Of course, as the global financial crisis so painfully reminded us, markets are far from perfect and it's folly to leave them inadequately regulated. Markets are actually a creation of government, and governments have to continuously supervise them to ensure they don't run off the rails.
It's this need for continuous government involvement that can cause problems. Can we be sure government intervention is always aimed at benefiting customers rather than making life easier for the few big companies that dominate many of our markets?
Then there's democracy. What if it becomes too easy for capitalists to take advantage of the institutions of democracy to get the rules of the game bent in their favour? Of all the columns I wrote last year, the one that drew the biggest reaction was called The four business gangs that run America, quoting a book by Professor Jeffery Sachs of Columbia University. Sachs wrote that four key sectors of US business exemplified the takeover of political power in America by the ''corporatocracy'': the military-industrial complex, the Wall Street-Washington complex, the Big Oil-transport-military complex and the healthcare industry.
I ended the column by saying that ''fortunately, things aren't nearly so bad in Australia''. It's true, they're not. But, in a paper to be issued on Wednesday, Corporate power in Australia, by Dr Richard Denniss and David Richardson, of the Australia Institute, we're reminded that things here are far from ideal.
The authors argue that ''big business exerts influence through campaign contributions, influence over university funding, sponsorship of think tanks and in other ways''.
The four most disproportionately influential industries in Australia, they say, are superannuation, banking, mining and gambling.
Employers in Australia are required by law to remove 9 per cent of employees' pre-tax wages and deposit it in a superannuation account the employees can't touch until they retire. The industry has now persuaded the Labor government to gradually increase this to 12 per cent. Thus the government has compelled almost all employees to become the customers of a particular industry.
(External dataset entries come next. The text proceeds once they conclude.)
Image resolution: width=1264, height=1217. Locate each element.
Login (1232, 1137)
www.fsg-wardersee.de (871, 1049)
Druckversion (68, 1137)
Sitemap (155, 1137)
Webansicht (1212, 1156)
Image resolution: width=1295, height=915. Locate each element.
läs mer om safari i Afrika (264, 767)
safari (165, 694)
The average management fee paid by Australians with a retail super fund is about 2 per cent of their fund balance each year.
So someone with a balance of $100,000 is paying a fee of about $2000 a year, or nearly $40 a week. This is more than the average Australian pays for electricity. After the compulsory contribution rate is raised to 12 per cent, these annual fees will have increased by a third. To be fair, the government is working to oblige the super industry to give its captive customers a better deal. But it is encountering - and yielding to - much push-back from the industry.
According to the authors, our big four banks are among the eight most profitable banks in the world, with the International Monetary Fund saying we have the world's most profitable banking system.
Over the years, the big four have been allowed to acquire or merge with 15 of their rivals. The authorities continue to insist the industry is competitive. Since the global financial crisis, the big four's market share has risen from 74 per cent to 83 per cent, the authors say.
Both sides of politics profess to be highly disapproving when the banks seek to protect their profit margins by failing to pass on all of a cut in the official interest rate.
But the pollies rarely match their words with deeds. Their efforts to increase competition are quite timid and some measures actually make life easier for the banks.
Last year mining accounted for more than a fifth of all profit made in Australia, even though it had a much smaller share of the economy. This was mainly because the royalties charged by the state governments failed to capture enough of the market value of the minerals the largely foreign-owned miners were being permitted to extract.
When the Rudd government tried to correct this with a resource super profits tax, the industry set out to bring about its electoral defeat, Tony Abbott saw his chance and sided with the industry, and Julia Gillard backed off rapidly, settling for a new tax that seems to be raising little revenue. Gambling is a small industry, but incredibly lucrative, partly because it is tightly regulated. Whether it's the way the O'Farrell government is accommodating James Packer's ambition to expand in Sydney or the way Gillard welched on a written agreement with Andrew Wilkie under pressure from the licensed clubs, the industry's political power is apparent.
When politicians worry more about pleasing certain industries than about serving the people who elect them, we have a problem.
Ross Gittins is economics editor of Fairfax Media's The Sydney Morning Herald.